WHITE SULPHUR SPRINGS, W.Va. -- The other day, Champ Bailey was talking about how he’s had to adjust to things like new teammates, coaches and playbook nuances with the New Orleans Saints after spending the past 10 years with the Denver Broncos.

 “But as far as football, football is football,” Bailey said. “You either got it or you don’t. And I think I still got it.”

Bailey certainly demonstrated that on Sunday. The 12-time Pro Bowl cornerback showed off his veteran savvy and nose for the ball while teaming with safety Rafael Bush to make the play of the day during full-team drills.

Bailey stripped the ball away from fullback Erik Lorig after a swing pass. Then Bush made a sensational effort to pop the ball up in the air before it bounced out of bounds. And Bailey snagged it out of the air.

“I kind of take it personal when a guy sticks his hand in my face,” said Bailey, who was pretty animated after forcing the turnover. “He tried to stiff-arm me. I’m not gonna hurt him, I don’t know why he did that. So I just had to make him pay somehow.

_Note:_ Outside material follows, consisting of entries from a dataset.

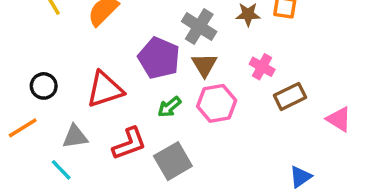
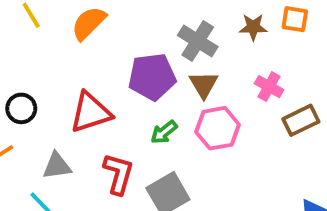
purple pentagon: (159, 58) -> (152, 77), turned -30
red L-shape: (129, 144) -> (118, 174), turned -54

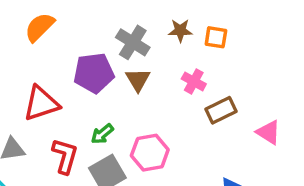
orange square: (295, 19) -> (216, 37), moved
pink hexagon: (218, 128) -> (150, 153), moved
green arrow: (164, 132) -> (102, 134), moved

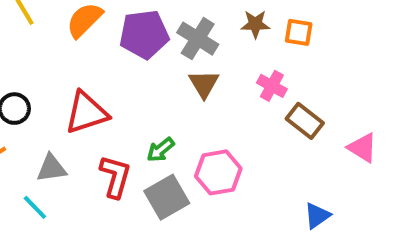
purple pentagon: (94, 73) -> (144, 34), moved
brown rectangle: (221, 110) -> (305, 121), turned 64

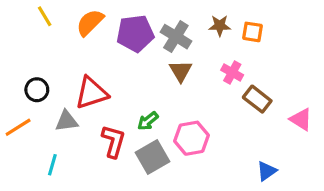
gray triangle: (51, 168) -> (67, 121), moved
cyan line: (35, 207) -> (52, 165), turned 60

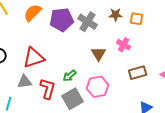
brown triangle: (181, 71) -> (99, 54), moved
brown rectangle: (257, 99) -> (138, 73), moved, turned -54
gray triangle: (67, 121) -> (25, 82), moved

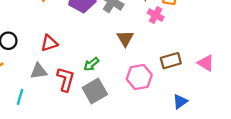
pink cross: (124, 45) -> (156, 15), moved
red triangle: (34, 58) -> (49, 43), size x0.7
pink hexagon: (98, 87) -> (139, 77), moved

And the best way is to get the ball from him.”

Bailey, who joined the Saints this offseason at age 36, has looked good all summer while competing for the No. 2 starting cornerback job with Patrick Robinson and Corey White. Bailey still looks plenty fast and fluid and -- most importantly -- said he feels great after a foot injury derailed his 2013 season in Denver.

Obviously Bailey isn’t as fast or fluid as he was in his prime with the Broncos and Washington Redskins. But the Saints didn’t bring him here because of his superior athleticism. They want that veteran savvy and ball skills and instincts that he displayed on Sunday’s play.

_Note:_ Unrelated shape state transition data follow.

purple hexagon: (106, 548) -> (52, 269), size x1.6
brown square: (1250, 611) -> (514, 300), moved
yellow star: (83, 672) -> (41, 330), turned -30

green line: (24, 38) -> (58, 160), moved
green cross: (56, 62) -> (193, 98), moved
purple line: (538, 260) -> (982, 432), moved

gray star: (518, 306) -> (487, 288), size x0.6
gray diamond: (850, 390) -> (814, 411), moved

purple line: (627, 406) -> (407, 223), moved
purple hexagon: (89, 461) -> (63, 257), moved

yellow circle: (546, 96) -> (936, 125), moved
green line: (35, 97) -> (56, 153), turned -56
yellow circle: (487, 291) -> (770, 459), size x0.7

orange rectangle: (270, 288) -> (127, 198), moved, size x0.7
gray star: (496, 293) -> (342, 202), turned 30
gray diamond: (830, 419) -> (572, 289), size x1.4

As coach Sean Payton said when describing Bailey the other day, they don’t need to see it every day, they just need to see it once in a while.

As for what Bailey himself is looking for this year, well, it’s the same thing he’s been seeking throughout his stellar 16-year career.

“Getting a ring. That’s it,” said Bailey, who signed an incentive-laden two-year deal worth between $3.75 million and $6.75 million. “There’s nothing else keeping me out here. It’s not like they’re paying me a boatload of money around here.”